Last night was my best night thus far. 5 CA and 3 Hypopneas. I've been below 5 since the 2nd night with most nights being 2's or 3's. I'm curious why the centrals are going away when my machine isn't really capable of treating them. It leads me to believe that the CA was being brought about by hypopneas and awakenings.
One of my personal theories based on my central apnea is that an obstructive event or possibly an obstructive hypopnea can start a cycle of waxing and waning breathing that can end up as a central apnea. You can explore that by checking the around what happens before a CA. In the graph above I don't see any events close to the CA events, so they may have occurred just due to arousals as you suspect. If my theory is correct, then a CPAP can to some degree reduce CA events by preventing the hypopnea or OA events that may trigger the unstable breathing. I find that dragging the Minute Ventilation graph up on screen lets me see when the waxing and waning of breathing starts relative to the Flow Rate graph.

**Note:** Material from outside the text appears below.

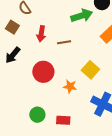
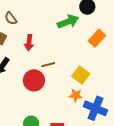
brown line: (64, 42) -> (48, 65), moved
orange star: (70, 86) -> (76, 95), moved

My thoughts on where you are now, would be to increase minimum pressure to 5 cm and reduce the maximum pressure to 7 cm. This will get your pressure up to 5 cm right away and perhaps avoid some hypopnea or OA, and as a result avoid the CA's. Reducing the max pressure to 7 will keep the machine from chasing hypopnea events and increasing the pressure too much and causing CA's. In the end you may be best switching to a fixed pressure CPAP mode and set the pressure somewhere in the range of 5-6 cm. That may be high enough to stop any obstructive hypopnea and not high enough to create CA events.
Another possibility is that with CPAP you are breathing better, and your arterial CO2 drops triggering a Central Apnea. The setpoint at which Centrals are triggered changes with sleep and over time your body adjusts and fewer centrals are triggered. Better breathing actually can wash out more CO2 resulting in the failure to trigger a breath.

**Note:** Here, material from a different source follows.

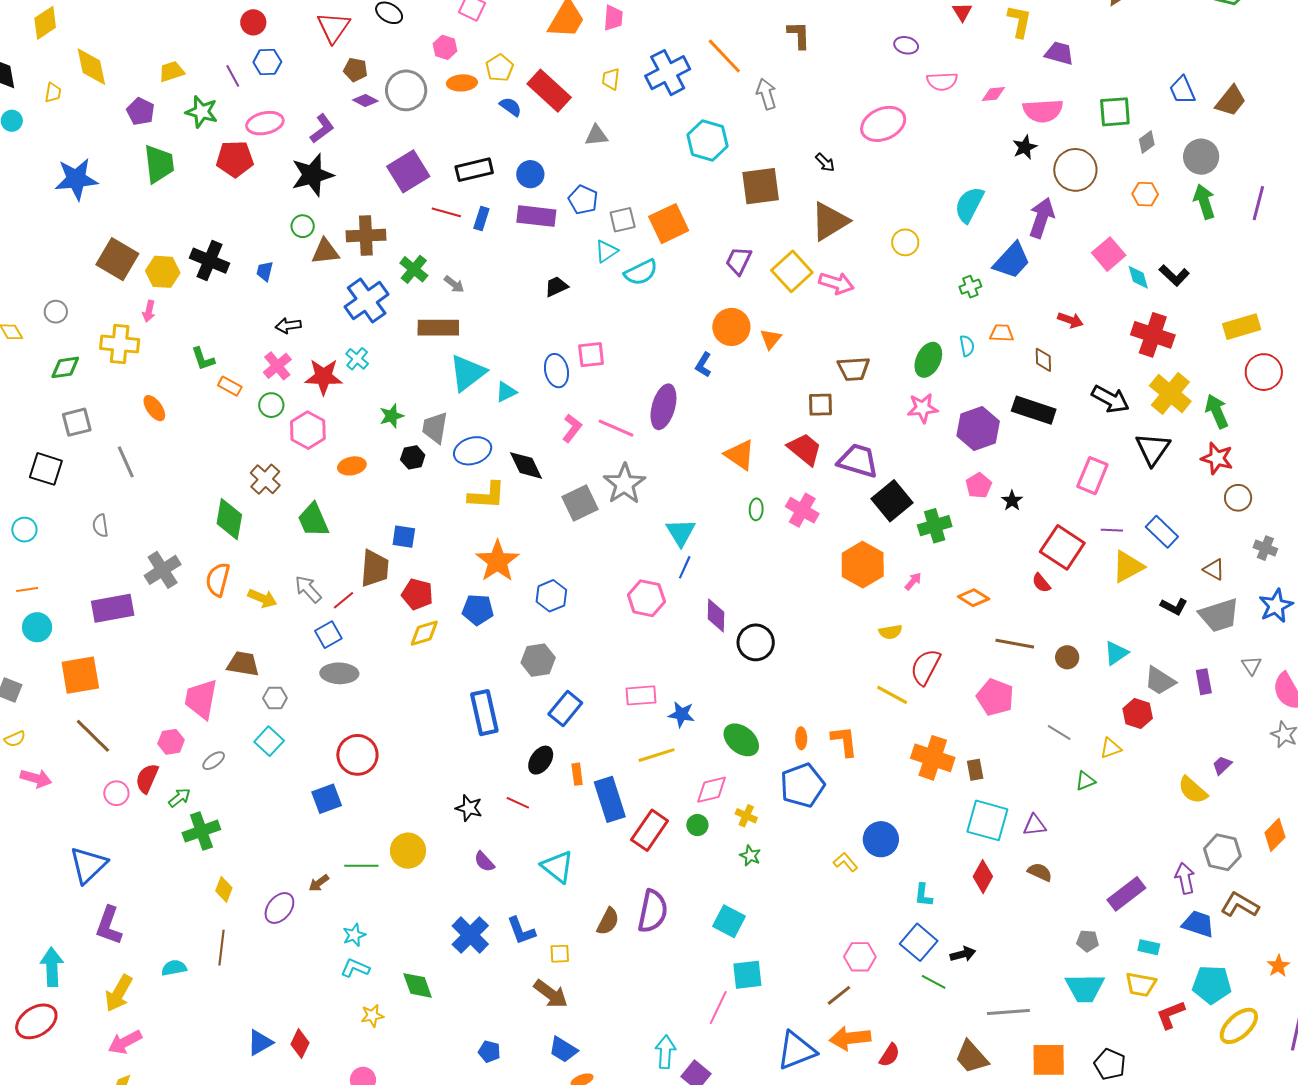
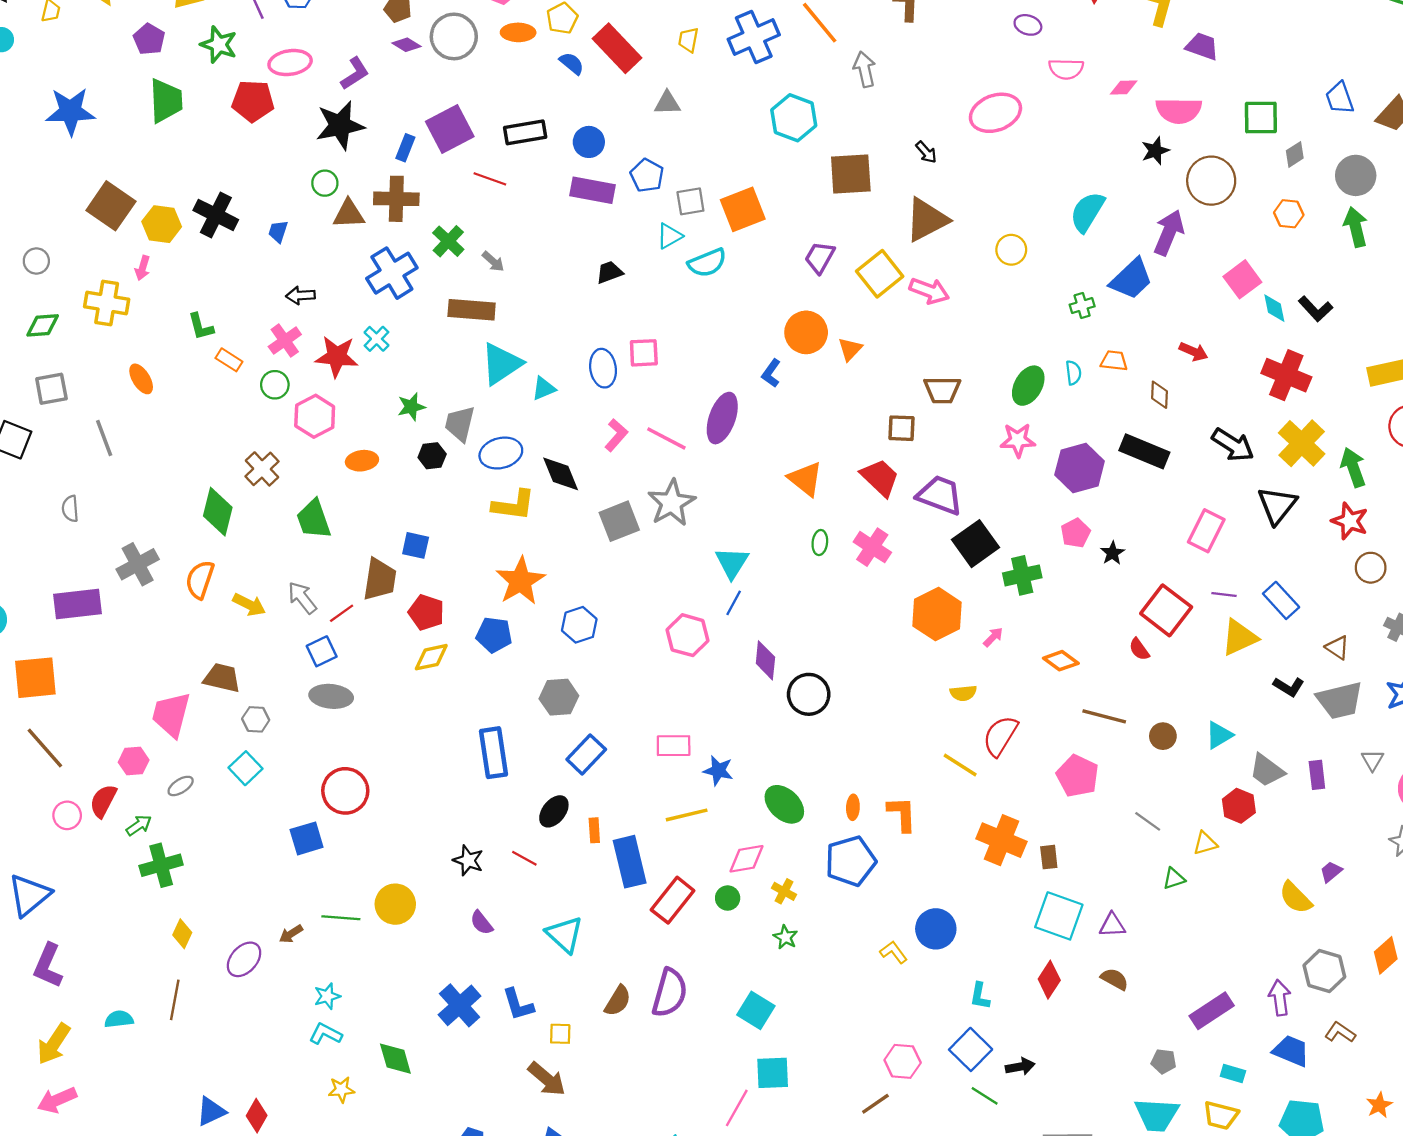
blue rectangle: (481, 218) -> (405, 148), moved
brown L-shape: (1240, 905) -> (1340, 1032), size x0.7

It sounds like you might be one of the ones where your centrals disappear or greatly dimish with time.
My AHI is now regularly below 1 with some nights occasionally between 1 and 2. However, I still feel like garbage when I wake up and feel groggy for much of the day. Almost like I’m dealing with sleep inertia that won’t subside. Interestingly on nights when I just don’t sleep well I tend to feel better in the morning. On Tuesday night I was up until nearly midnight and was out of bed before 6AM, a full 2 hours less sleep than usual and I woke up a lot that night. Somehow I felt better on Wednesday after that short night of sleep than usual. I do have a lot of awakenings at night, probably close to 8 if I had to guess. I’m not up for long but it’s an interruption. I’ve started taking melatonin, 1.5mg, for last few nights to see if that helps. So far it hasn’t. Thoughts?